## Task prompt
The answer must consist of each line of the records below that contains the string "Singen".

Data to process: Begin

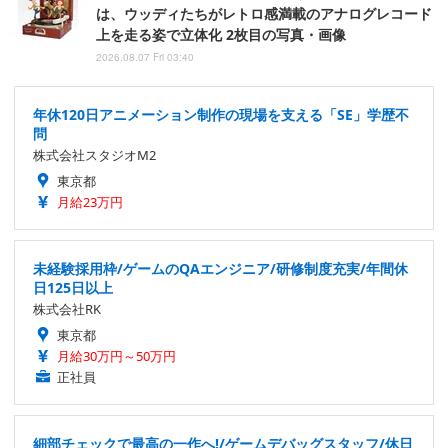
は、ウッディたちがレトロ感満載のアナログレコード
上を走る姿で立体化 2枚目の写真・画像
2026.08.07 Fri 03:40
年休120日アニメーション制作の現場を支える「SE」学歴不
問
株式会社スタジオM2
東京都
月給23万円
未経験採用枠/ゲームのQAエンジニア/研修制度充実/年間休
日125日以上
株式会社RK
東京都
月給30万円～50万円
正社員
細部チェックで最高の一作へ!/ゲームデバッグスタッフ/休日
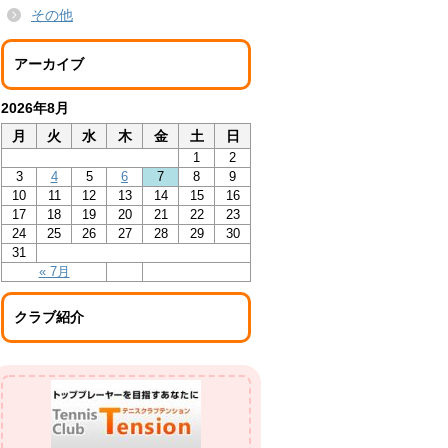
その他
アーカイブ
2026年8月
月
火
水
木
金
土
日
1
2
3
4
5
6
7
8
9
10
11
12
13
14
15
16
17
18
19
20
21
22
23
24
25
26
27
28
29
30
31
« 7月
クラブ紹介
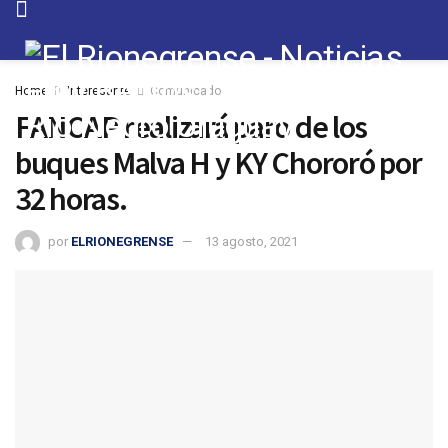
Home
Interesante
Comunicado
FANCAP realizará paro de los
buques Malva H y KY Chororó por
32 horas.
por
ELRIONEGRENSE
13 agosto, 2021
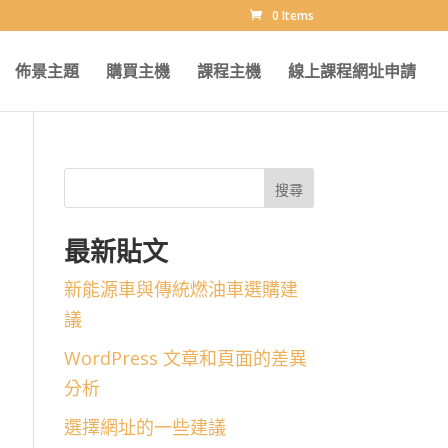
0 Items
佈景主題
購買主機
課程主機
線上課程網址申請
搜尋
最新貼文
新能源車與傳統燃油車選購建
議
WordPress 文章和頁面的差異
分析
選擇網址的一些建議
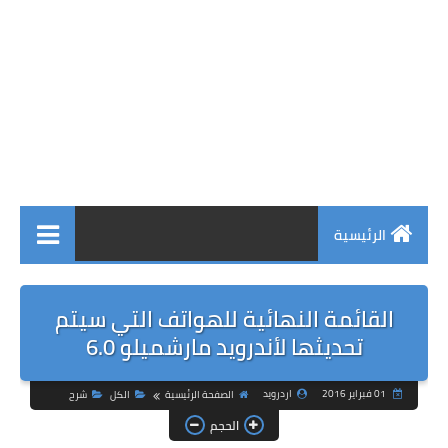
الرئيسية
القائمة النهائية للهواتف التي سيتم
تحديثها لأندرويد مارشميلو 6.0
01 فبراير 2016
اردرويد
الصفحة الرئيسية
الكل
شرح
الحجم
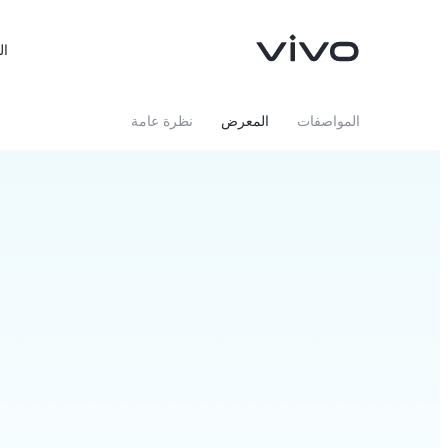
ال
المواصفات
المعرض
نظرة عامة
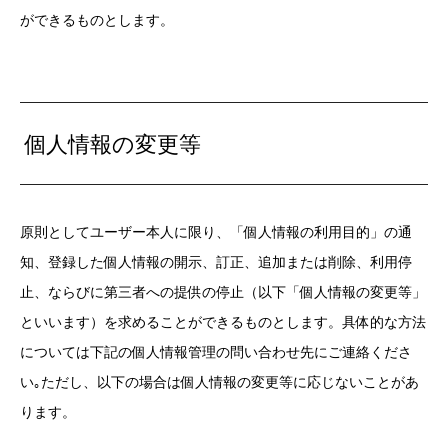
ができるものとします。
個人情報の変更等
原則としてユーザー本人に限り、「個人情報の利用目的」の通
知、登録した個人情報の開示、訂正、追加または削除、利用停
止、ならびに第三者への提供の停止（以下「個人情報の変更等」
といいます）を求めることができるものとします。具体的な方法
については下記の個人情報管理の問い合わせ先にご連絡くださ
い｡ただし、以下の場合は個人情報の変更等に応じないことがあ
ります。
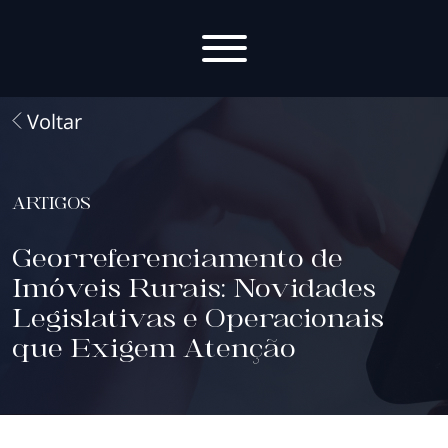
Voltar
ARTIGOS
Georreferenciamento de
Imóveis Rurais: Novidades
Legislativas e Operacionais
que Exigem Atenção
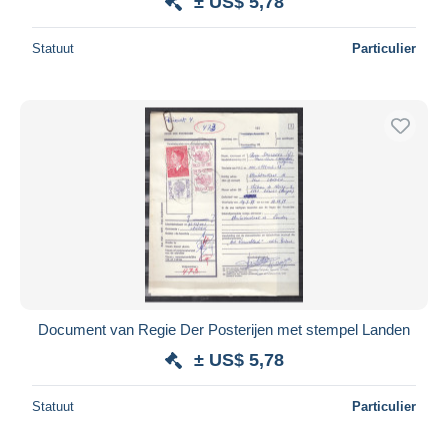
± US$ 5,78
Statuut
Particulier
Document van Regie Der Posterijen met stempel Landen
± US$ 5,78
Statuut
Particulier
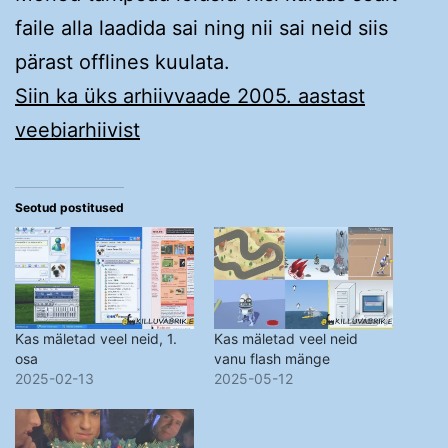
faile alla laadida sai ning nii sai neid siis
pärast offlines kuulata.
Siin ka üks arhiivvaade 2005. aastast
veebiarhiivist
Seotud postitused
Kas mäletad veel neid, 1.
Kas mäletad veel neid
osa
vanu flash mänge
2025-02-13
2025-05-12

Data to process: End
Data to process: Begin

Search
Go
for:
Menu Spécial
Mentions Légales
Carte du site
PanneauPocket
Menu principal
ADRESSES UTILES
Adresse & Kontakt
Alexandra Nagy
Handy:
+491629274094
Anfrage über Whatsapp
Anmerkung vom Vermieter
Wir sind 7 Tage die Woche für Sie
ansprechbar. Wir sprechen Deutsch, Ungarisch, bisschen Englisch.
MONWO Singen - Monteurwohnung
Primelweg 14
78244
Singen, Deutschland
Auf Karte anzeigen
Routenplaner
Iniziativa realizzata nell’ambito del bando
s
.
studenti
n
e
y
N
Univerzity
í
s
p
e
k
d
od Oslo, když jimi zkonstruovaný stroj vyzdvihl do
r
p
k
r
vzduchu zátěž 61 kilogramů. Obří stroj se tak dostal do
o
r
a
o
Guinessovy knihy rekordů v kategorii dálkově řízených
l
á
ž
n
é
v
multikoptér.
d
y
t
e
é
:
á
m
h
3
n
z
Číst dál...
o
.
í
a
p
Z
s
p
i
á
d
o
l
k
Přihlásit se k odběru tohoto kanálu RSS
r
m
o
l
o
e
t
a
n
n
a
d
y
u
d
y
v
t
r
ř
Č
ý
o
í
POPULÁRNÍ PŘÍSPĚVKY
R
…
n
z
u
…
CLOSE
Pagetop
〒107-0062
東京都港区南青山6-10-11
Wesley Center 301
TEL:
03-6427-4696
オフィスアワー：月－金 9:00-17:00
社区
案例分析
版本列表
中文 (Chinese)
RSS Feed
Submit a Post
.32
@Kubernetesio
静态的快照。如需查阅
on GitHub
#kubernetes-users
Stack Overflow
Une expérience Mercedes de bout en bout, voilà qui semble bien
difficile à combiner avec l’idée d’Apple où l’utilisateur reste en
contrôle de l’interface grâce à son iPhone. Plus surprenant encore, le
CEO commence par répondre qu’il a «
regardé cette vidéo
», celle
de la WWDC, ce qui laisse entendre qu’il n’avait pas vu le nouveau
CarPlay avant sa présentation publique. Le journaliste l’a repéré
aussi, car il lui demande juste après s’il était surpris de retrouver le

Data to process: End

## Completed task
MONWO Singen - Monteurwohnung
Singen, Deutschland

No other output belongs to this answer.